The Archbishop of Jos, the capital city of Plateau State in Nigeria, has told Premier that the violence in the middle belt states is not subsiding.
Release International, a charity that supports persecuted Christians, say there have been 6,000 deaths in the first six months of this year alone.
Last month, militants chanting Allahu Akbar killed dozens of Christians in a market place in Kaduna and burnt down a church. The death toll is said to have exceeded 50.
Archbishop Benjamin Kwashi, during a trip to the UK, told Premier he didn't know who the Fulani herdsmen were but he did know that: "they're killers, they're merciless, they slaughter mainly, they shoot, they burn down churches, they burn down homes, they destroy farm lands and they occupy wherever they've conquered."
Archbishop Ben said he is in the UK to raise awareness of the fact that the herdsmen are killing in mainly Christian areas, apparently for no reason.
He said: "They've been doing this for nearly two years and not much has been done to stop them. We are calling on the Nigerian government to rise up and protect the poor, to rise up and protect the Christians.
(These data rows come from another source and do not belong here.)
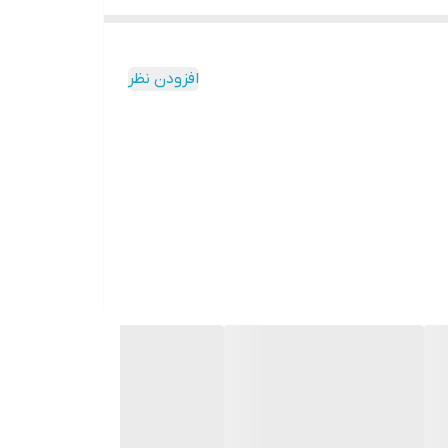
ول از همه، توسعه ریشه و توده رویشی به دلیل
قاومت محصولات زمستانی افزایش یافته و کیفیت
د.
افزودن نظر
 مجموعه متعادل عناصر کود در حین خاک ورزی
فاده آزمایش اختلاط پذیری در مقیاس کوچک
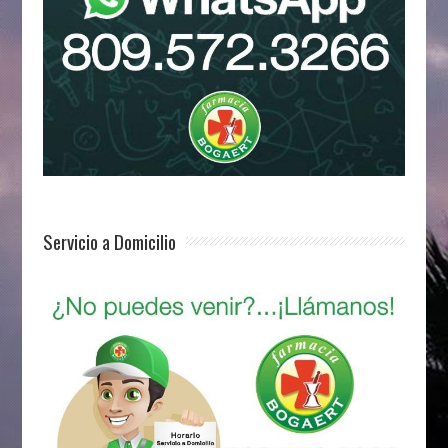
Servicio a Domicilio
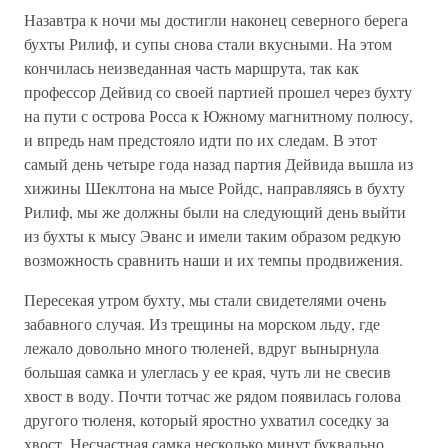
Назавтра к ночи мы достигли наконец северного берега
бухты Рилиф, и супы снова стали вкусными. На этом
кончилась неизведанная часть маршрута, так как
профессор Дейвид со своей партией прошел через бухту
на пути с острова Росса к Южному магнитному полюсу,
и впредь нам предстояло идти по их следам. В этот
самый день четыре года назад партия Дейвида вышла из
хижины Шеклтона на мысе Ройдс, направляясь в бухту
Рилиф, мы же должны были на следующий день выйти
из бухты к мысу Эванс и имели таким образом редкую
возможность сравнить наши и их темпы продвижения.
Пересекая утром бухту, мы стали свидетелями очень
забавного случая. Из трещины на морском льду, где
лежало довольно много тюленей, вдруг вынырнула
большая самка и улеглась у ее края, чуть ли не свесив
хвост в воду. Почти тотчас же рядом появилась голова
другого тюленя, который яростно ухватил соседку за
хвост. Несчастная самка несколько минут буквально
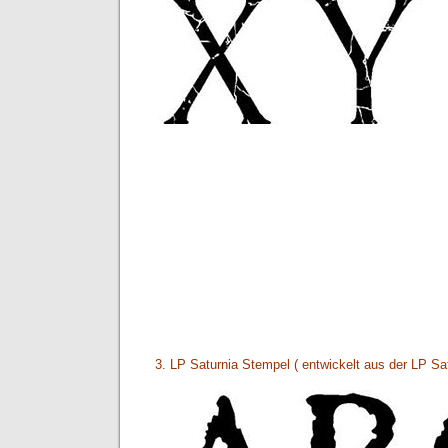
3. LP Saturnia Stempel ( entwickelt aus der LP Sat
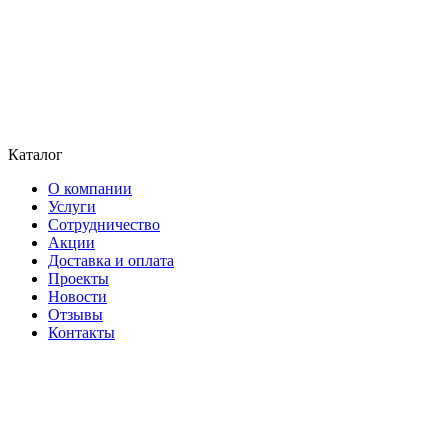
Каталог
О компании
Услуги
Сотрудничество
Акции
Доставка и оплата
Проекты
Новости
Отзывы
Контакты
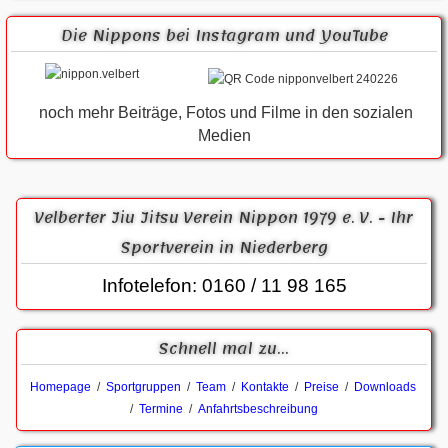
Die Nippons bei Instagram und YouTube
noch mehr Beiträge, Fotos und Filme in den sozialen
Medien
Velberter Jiu Jitsu Verein Nippon 1979 e. V. - Ihr
Sportverein in Niederberg
Infotelefon: 0160 / 11 98 165
Schnell mal zu...
Homepage
/
Sportgruppen
/
Team
/
Kontakte
/
Preise
/
Downloads
/
Termine
/
Anfahrtsbeschreibung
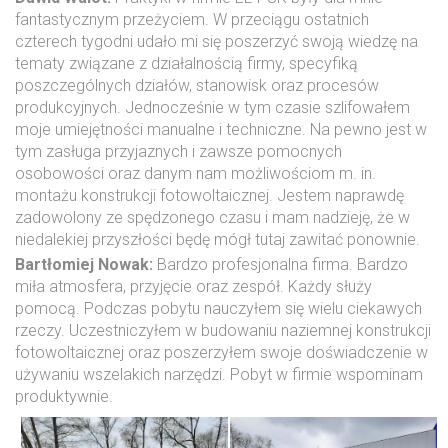
fantastycznym przeżyciem. W przeciągu ostatnich
czterech tygodni udało mi się poszerzyć swoją wiedzę na
tematy związane z działalnością firmy, specyfiką
poszczególnych działów, stanowisk oraz procesów
produkcyjnych. Jednocześnie w tym czasie szlifowałem
moje umiejętności manualne i techniczne. Na pewno jest w
tym zasługa przyjaznych i zawsze pomocnych
osobowości oraz danym nam możliwościom m. in.
montażu konstrukcji fotowoltaicznej. Jestem naprawdę
zadowolony ze spędzonego czasu i mam nadzieję, że w
niedalekiej przyszłości będę mógł tutaj zawitać ponownie.
Bartłomiej Nowak:
Bardzo profesjonalna firma. Bardzo
miła atmosfera, przyjęcie oraz zespół. Każdy służy
pomocą. Podczas pobytu nauczyłem się wielu ciekawych
rzeczy. Uczestniczyłem w budowaniu naziemnej konstrukcji
fotowoltaicznej oraz poszerzyłem swoje doświadczenie w
używaniu wszelakich narzędzi. Pobyt w firmie wspominam
produktywnie.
These people are well-armed and they can carry out these evils without hindrance.
"It is way after they have done their evils that security agencies come afterwards and, so far, we do not know of any sentences passed on them, or judgements or arrests even."
Regarding the Nigerian President Buhari, the church leader commented: "We had high hopes of him, being a military man and being the man that we know who is not a greedy person...and yet these kinds of evils have befallen us."
He added that there is a lot of apprehension about the upcoming elections, saying they know there will be violence.
Kwashi asked for prayer for those who are alive now, saying they are "down and out" and are impoverished from the destruction of their farms and many have become beggars or orphans.